Pak Winarto menghela napas panjang, seolah beban dunia ada di pundaknya. "Hadeuhhh… ya udah, tunggu saya dua tahun."
“Pak…. Please? Hiks…" Rania mulai menangis. “Hiks…. Gimana saya memenuhi ekspektasi orangtua kalau nunggu dua tahu… hiks… gak menjamin dua tahun mereka masih ada… hiks… pilunya nasib saya… hiks.”
"Heh! Jangan nangis kamu!" seru Pak Winarto panik. "Yaudah, iya! Kamu lanjut bimbingan, tapi nggak sama saya."
"Kan nggak mau ganti pembimbing, Pak. Gak mau ganti judul.”
"Saya ada murid yang satu pemikiran sama saya. Sekarang udah naik pangkat di akademik. Ayok, saya anterin kamu ke dia."
Rania akhirnya mengikuti langkah Pak Winarto. Mereka berjalan melewati gedung-gedung kampus yang kini tampak lebih modern. Bahkan taman kecil di dekat fakultasnya kini berubah menjadi area bersantai dengan meja-meja kayu dan lampu-lampu estetik.
"Pak? Mau bawa saya kemana? Ketemu siapa?"
"Yang jelas bukan ketemu Tuhan sih," jawab Pak Winarto santai membuat Rania kaget.

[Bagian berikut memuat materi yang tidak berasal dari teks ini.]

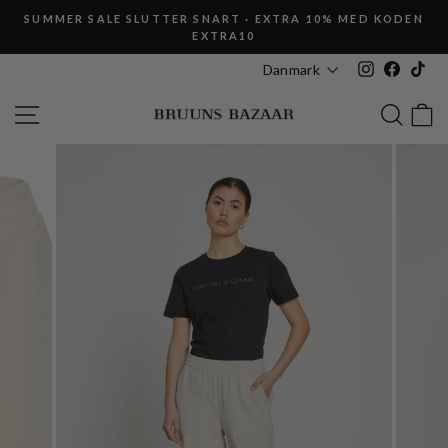
Fortsæt
SUMMER SALE SLUTTER SNART · EXTRA 10% MED KODEN
til
EXTRA10
Pause
indhold
slideshow
Instagram
Faceboo
Tik
Danmark
SIDE NAVIGATION
SØG
K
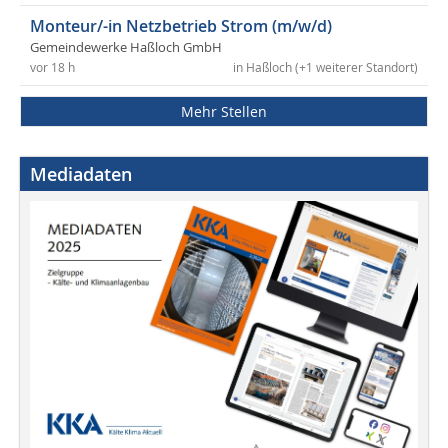
Monteur/-in Netzbetrieb Strom (m/w/d)
Gemeindewerke Haßloch GmbH
vor 18 h
in Haßloch (+1 weiterer Standort)
Mehr Stellen
Mediadaten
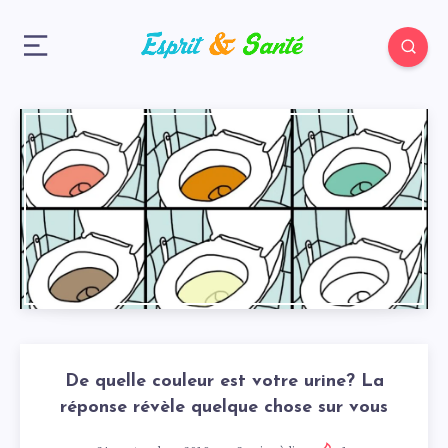
De quelle couleur est votre urine? La
réponse révèle quelque chose sur vous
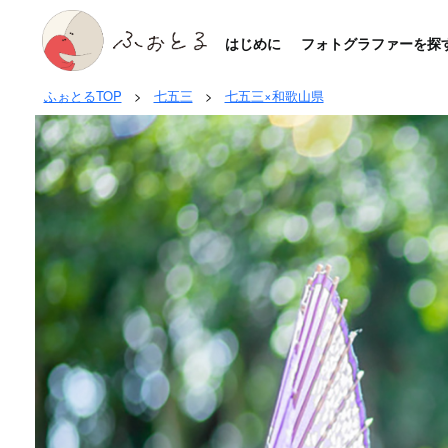
はじめに
フォトグラファーを探
ふぉとるTOP
>
七五三
>
七五三×和歌山県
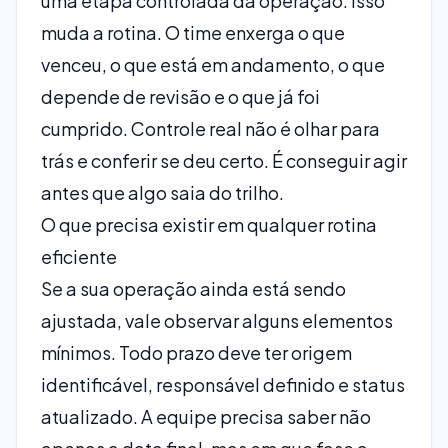
uma etapa controlada da operação. Isso
muda a rotina. O time enxerga o que
venceu, o que está em andamento, o que
depende de revisão e o que já foi
cumprido. Controle real não é olhar para
trás e conferir se deu certo. É conseguir agir
antes que algo saia do trilho.
O que precisa existir em qualquer rotina
eficiente
Se a sua operação ainda está sendo
ajustada, vale observar alguns elementos
mínimos. Todo prazo deve ter origem
identificável, responsável definido e status
atualizado. A equipe precisa saber não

Mereka akhirnya sampai di depan bangunan rektorat—gedung paling megah di seluruh kampus. Dulu, Rania hampir tidak pernah masuk ke sini. Kini, setelah dua tahun absen, ia malah harus ke kantor rektor.
Ternyata mereka menuju ruangan Rektor.
Pak Winarto melangkah masuk dengan santai. Membuat Rania terpana saat pintu terbuka.
Ruangan luas dengan dinding kaca yang menampilkan pemandangan gedung kampus dari lantai atas. Interiornya didominasi warna hitam dan abu-abu, dengan meja panjang yang tertata rapi, rak buku di satu sisi, serta sofa kulit berwarna gelap yang tampak mahal.
"Prabu!"
Seorang pria yang sedang memeriksa berkas di meja langsung menoleh. “Loh, Bapak?”
Dan saat itu juga, Rania membeku. Dia kenal suara ini.
Dunia serasa berhenti berputar ketika ia mengenali wajah pria itu. Pria dengan jas rapi, ekspresi tenang, dan sorot mata tajam itu… adalah orang yang menabraknya seminggu lalu!
Astaga.
Rania menumpahkan dessert ke mobil Porsche Panamera milik… rektornya sendiri.